Activity:
Which lines in the data below contain the word "согласно"? Pull each of them out.

Excerpts from a dataset:
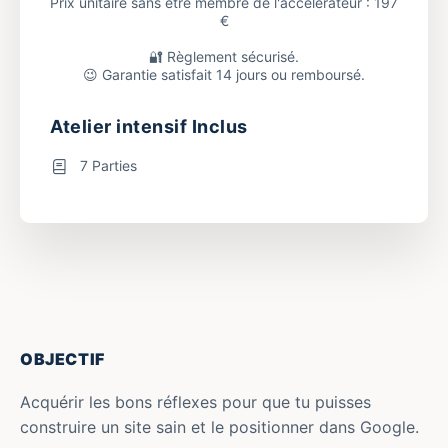
Prix unitaire sans être membre de l'accélérateur : 197
€
🔐 Règlement sécurisé.
😉 Garantie satisfait 14 jours ou remboursé.
Atelier intensif Inclus
7 Parties
OBJECTIF
Acquérir les bons réflexes pour que tu puisses
construire un site sain et le positionner dans Google.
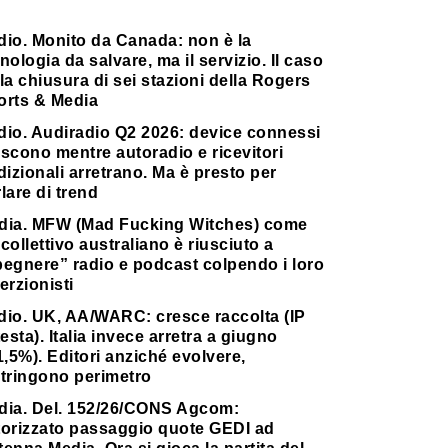
dio. Monito da Canada: non è la
nologia da salvare, ma il servizio. Il caso
la chiusura di sei stazioni della Rogers
orts & Media
dio. Audiradio Q2 2026: device connessi
scono mentre autoradio e ricevitori
dizionali arretrano. Ma è presto per
lare di trend
dia. MFW (Mad Fucking Witches) come
collettivo australiano è riusciuto a
pegnere” radio e podcast colpendo i loro
erzionisti
dio. UK, AA/WARC: cresce raccolta (IP
testa). Italia invece arretra a giugno
1,5%). Editori anziché evolvere,
stringono perimetro
dia. Del. 152/26/CONS Agcom:
torizzato passaggio quote GEDI ad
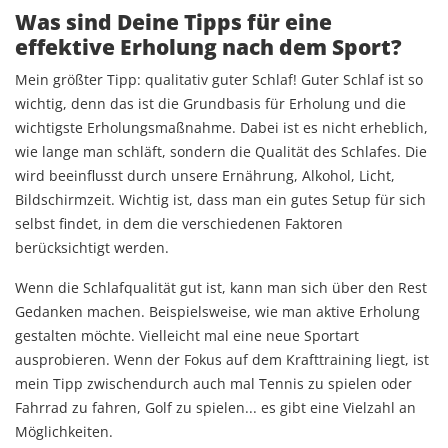
Was sind Deine Tipps für eine
effektive Erholung nach dem Sport?
Mein größter Tipp: qualitativ guter Schlaf! Guter Schlaf ist so
wichtig, denn das ist die Grundbasis für Erholung und die
wichtigste Erholungsmaßnahme. Dabei ist es nicht erheblich,
wie lange man schläft, sondern die Qualität des Schlafes. Die
wird beeinflusst durch unsere Ernährung, Alkohol, Licht,
Bildschirmzeit. Wichtig ist, dass man ein gutes Setup für sich
selbst findet, in dem die verschiedenen Faktoren
berücksichtigt werden.
Wenn die Schlafqualität gut ist, kann man sich über den Rest
Gedanken machen. Beispielsweise, wie man aktive Erholung
gestalten möchte. Vielleicht mal eine neue Sportart
ausprobieren. Wenn der Fokus auf dem Krafttraining liegt, ist
mein Tipp zwischendurch auch mal Tennis zu spielen oder
Fahrrad zu fahren, Golf zu spielen... es gibt eine Vielzahl an
Möglichkeiten.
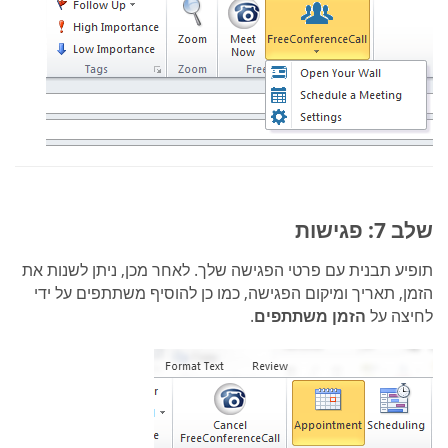
שלב 7: פגישות
תופיע תבנית עם פרטי הפגישה שלך. לאחר מכן, ניתן לשנות את
הזמן, תאריך ומיקום הפגישה, כמו כן להוסיף משתתפים על ידי
לחיצה על
הזמן משתתפים
.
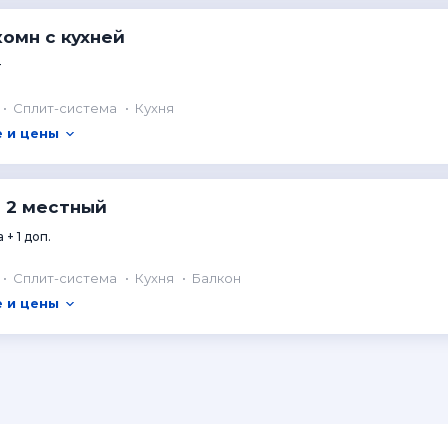
омн с кухней
т
Сплит-система
Кухня
 и цены
 2 местный
 + 1 доп.
Сплит-система
Кухня
Балкон
 и цены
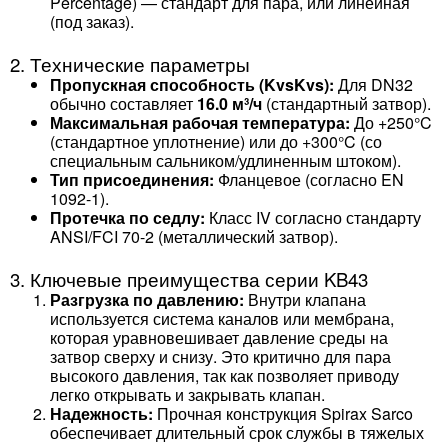
Percentage) — стандарт для пара, или линейная
(под заказ).
2. Технические параметры
Пропускная способность (KvsKvs​):
Для DN32
обычно составляет
16.0 м³/ч
(стандартный затвор).
Максимальная рабочая температура:
До +250°C
(стандартное уплотнение) или до +300°C (со
специальным сальником/удлиненным штоком).
Тип присоединения:
Фланцевое (согласно EN
1092-1).
Протечка по седлу:
Класс IV согласно стандарту
ANSI/FCI 70-2 (металлический затвор).
3. Ключевые преимущества серии KB43
Разгрузка по давлению:
Внутри клапана
используется система каналов или мембрана,
которая уравновешивает давление среды на
затвор сверху и снизу. Это критично для пара
высокого давления, так как позволяет приводу
легко открывать и закрывать клапан.
Надежность:
Прочная конструкция Spirax Sarco
обеспечивает длительный срок службы в тяжелых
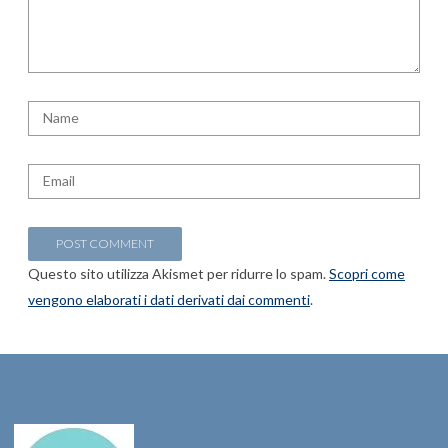
Questo sito utilizza Akismet per ridurre lo spam.
Scopri come
vengono elaborati i dati derivati dai commenti
.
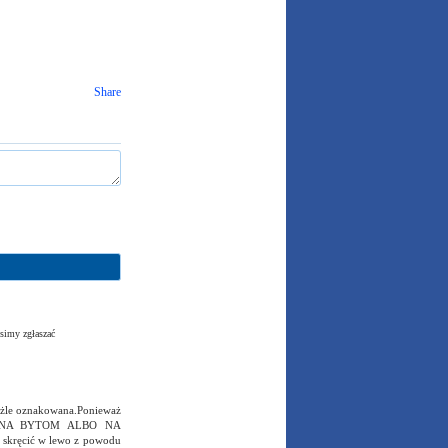
Share
simy zgłaszać
t żle oznakowana.Ponieważ
HAĆ NA BYTOM ALBO NA
a skręcić w lewo z powodu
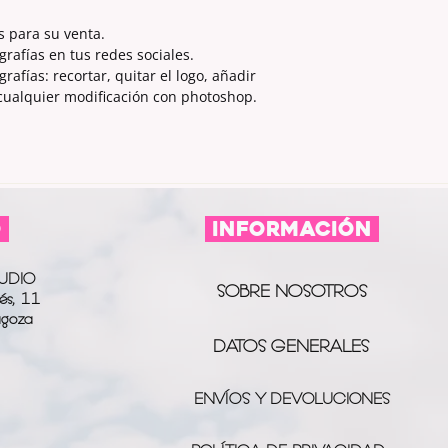
s para su venta.
grafías en tus redes sociales.
afías: recortar, quitar el logo, añadir
 cualquier modificación con photoshop.
O
información
UDIO
SOBRE NOSOTROS
és, 11
agoza
DATOS GENERALES
ENVÍOS Y DEVOLUCIONES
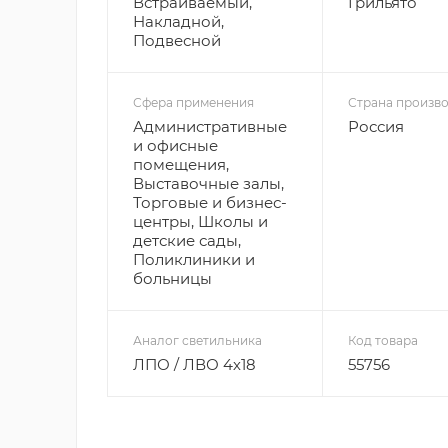
Встраиваемый,
Грильято
Накладной,
Подвесной
Сфера применения
Страна произво
Административные
Россия
и офисные
помещения,
Выставочные залы,
Торговые и бизнес-
центры, Школы и
детские сады,
Поликлиники и
больницы
Аналог светильника
Код товара
ЛПО / ЛВО 4х18
55756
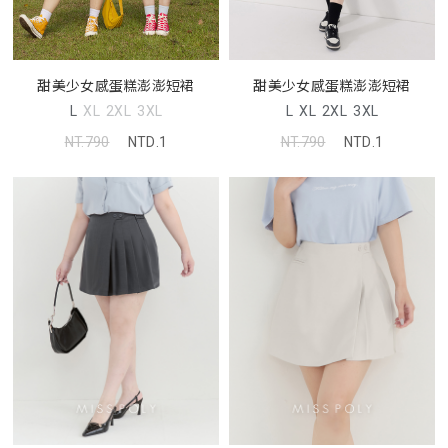
甜美少女感蛋糕澎澎短裙
甜美少女感蛋糕澎澎短裙
L
XL
2XL
3XL
L
XL
2XL
3XL
NT.790
NTD.1
NT.790
NTD.1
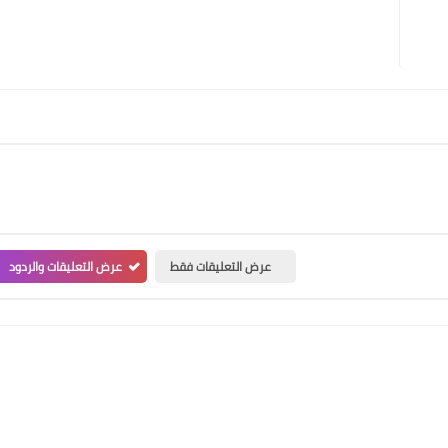
عرض التعليقات فقط
عرض التعليقات والردود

Result for this exercise:
Фланцевое (согласно EN
Класс IV согласно стандарту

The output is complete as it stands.